Le PSD a promis d'alléger le poids de l'Etat dans l'économie et la société et d'élargir le champ des privatisations prévues par le plan d'aide aux médias et aux hôpitaux gérés par la banque publique Caixa Geral de Depositos. Pedro Passos Coelho a également affirmé qu'il mettrait en place un "gouvernement fort capable de remettre le Portugal debout". Il a proposé de baisser les cotisations patronales pour soutenir l'emploi et de créer un "tribut solidaire" qui imposerait aux bénéficiaires d'allocations chômage ou de minima sociaux de travailler pour la communauté afin de "faciliter leur réinsertion sur le marché du travail".
"Nous savons que nous allons vivre une période très difficile. Les deux, trois prochaines années vont être dures" a déclaré Pedro Passos Coelho après avoir rempli son devoir civique à Amadora, ville de la banlieue de Lisbonne. "Je suis certain que nous ferons les changements nécessaires et que le Portugal retrouvera la prospérité" a-t-il conclu.
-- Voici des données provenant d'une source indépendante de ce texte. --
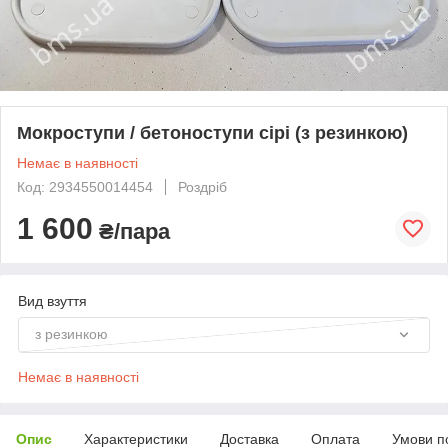
Мокроступи / бетоноступи сірі (з резинкою)
Немає в наявності
Код: 2934550014454
Роздріб
1 600
₴/пара
Вид взуття
з резинкою
Немає в наявності
Опис
Характеристики
Доставка
Оплата
Умови п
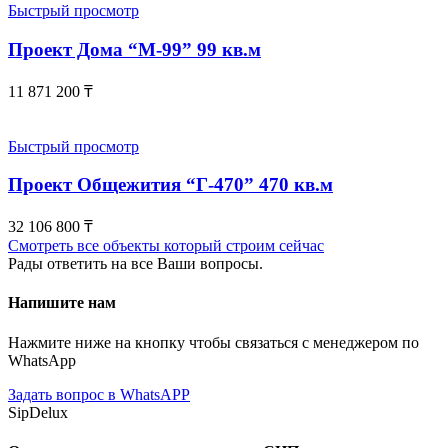
Быстрый просмотр
Проект Дома “М-99” 99 кв.м
11 871 200
₸
Быстрый просмотр
Проект Общежития “Г-470” 470 кв.м
32 106 800
₸
Смотреть все объекты который строим сейчас
Рады ответить на все Ваши вопросы.
Напишите нам
Нажмите ниже на кнопку чтобы связаться с менеджером по
WhatsApp
Задать вопрос в WhatsAPP
SipDelux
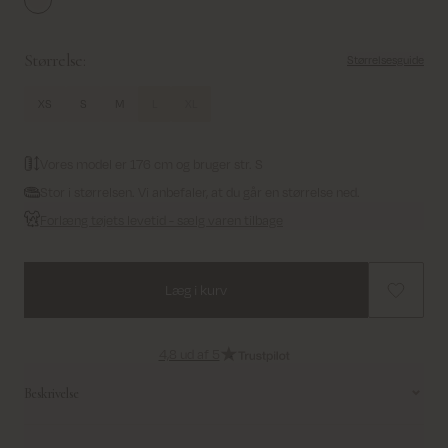
Ecru
Størrelse:
Størrelsesguide
XS
S
M
L
XL
Vores model er 176 cm og bruger str. S
Stor i størrelsen. Vi anbefaler, at du går en størrelse ned.
Forlæng tøjets levetid - sælg varen tilbage
Læg i kurv
4,8 ud af 5
Beskrivelse
Denne chic skjorte forener klassisk skrædderkunst med et friskt,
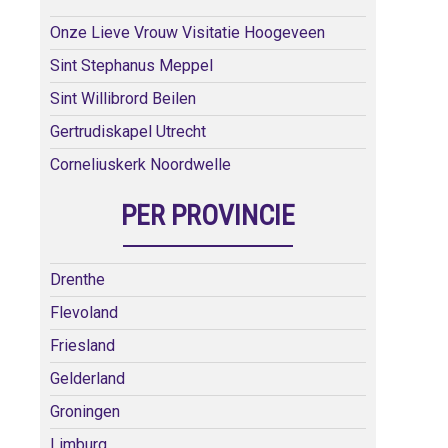
Onze Lieve Vrouw Visitatie Hoogeveen
Sint Stephanus Meppel
Sint Willibrord Beilen
Gertrudiskapel Utrecht
Corneliuskerk Noordwelle
PER PROVINCIE
Drenthe
Flevoland
Friesland
Gelderland
Groningen
Limburg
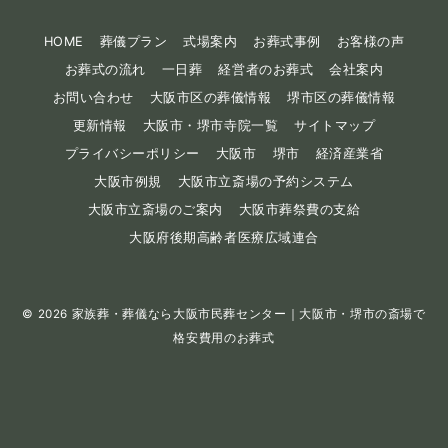
HOME
葬儀プラン
式場案内
お葬式事例
お客様の声
お葬式の流れ
一日葬
経営者のお葬式
会社案内
お問い合わせ
大阪市区の葬儀情報
堺市区の葬儀情報
更新情報
大阪市・堺市寺院一覧
サイトマップ
プライバシーポリシー
大阪市
堺市
経済産業省
大阪市例規
大阪市立斎場の予約システム
大阪市立斎場のご案内
大阪市葬祭費の支給
大阪府後期高齢者医療広域連合
© 2026
家族葬・葬儀なら大阪市民葬センター｜大阪市・堺市の斎場で
格安費用のお葬式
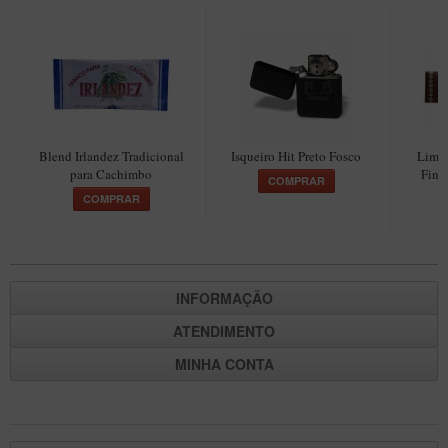
Blend Irlandez Tradicional
Isqueiro Hit Preto Fosco
Limp
para Cachimbo
Fina
COMPRAR
COMPRAR
INFORMAÇÃO
ATENDIMENTO
MINHA CONTA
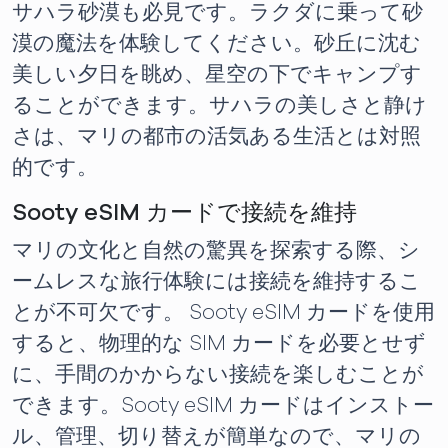
サハラ砂漠も必見です。ラクダに乗って砂
漠の魔法を体験してください。砂丘に沈む
美しい夕日を眺め、星空の下でキャンプす
ることができます。サハラの美しさと静け
さは、マリの都市の活気ある生活とは対照
的です。
Sooty eSIM カードで接続を維持
マリの文化と自然の驚異を探索する際、シ
ームレスな旅行体験には接続を維持するこ
とが不可欠です。 Sooty eSIM カードを使用
すると、物理的な SIM カードを必要とせず
に、手間のかからない接続を楽しむことが
できます。Sooty eSIM カードはインストー
ル、管理、切り替えが簡単なので、マリの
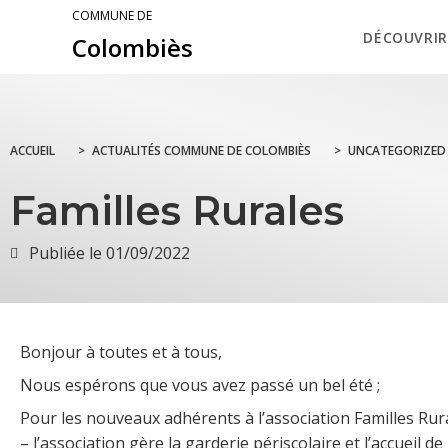
COMMUNE DE
DÉCOUVRIR
Colombiès
ACCUEIL
>
ACTUALITÉS COMMUNE DE COLOMBIÈS
>
UNCATEGORIZED
Familles Rurales
Publiée le
01/09/2022
Bonjour à toutes et à tous,
Nous espérons que vous avez passé un bel été ;
Pour les nouveaux adhérents à l’association Familles Rural
– l’association gère la garderie périscolaire et l’accueil de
A bientôt 47 ans, Pedro Passos Coelho, est originaire de Coimbra (nord) et titulaire d'une licence d'économie de l'université Lusiada de Lisbonne. Après une carrière dans le privé, il revient en 2005 vers la politique qui avait marqué son adolescence puisqu'il avait adhéré aux Jeunesses sociale-démocrates (JSD), organisation de jeunesse du PSD, dès l'âge de 14 ans. Elu président des JSD, il a alors remporté un siège de député aux élections législatives de 1991. En 2005, Pedro Passos Coelho est devenu vice-président du PSD. Le 26 mai 2010, il accède avec 61 % des suffrages à la tête du parti où, après la défaite des sociaux-démocrates aux élections législatives du 27 septembre 2009, il remplace Manuela Ferreira Leite.
Le leader social-démocrate s'est vu reprocher son inexpérience pendant la campagne électorale. Il a répondu en mettant en avant sa proximité avec le milieu des affaires, qui, selon lui, le rend plus apte à gérer la crise socioéconomique actuelle.
Les résultats complets des élections législatives seront annoncés le 15 juin après le dépouillement des votes des Portugais de l'étranger qui élisent quatre députés.
Corinne Deloy, Fondation Robert-Schuman.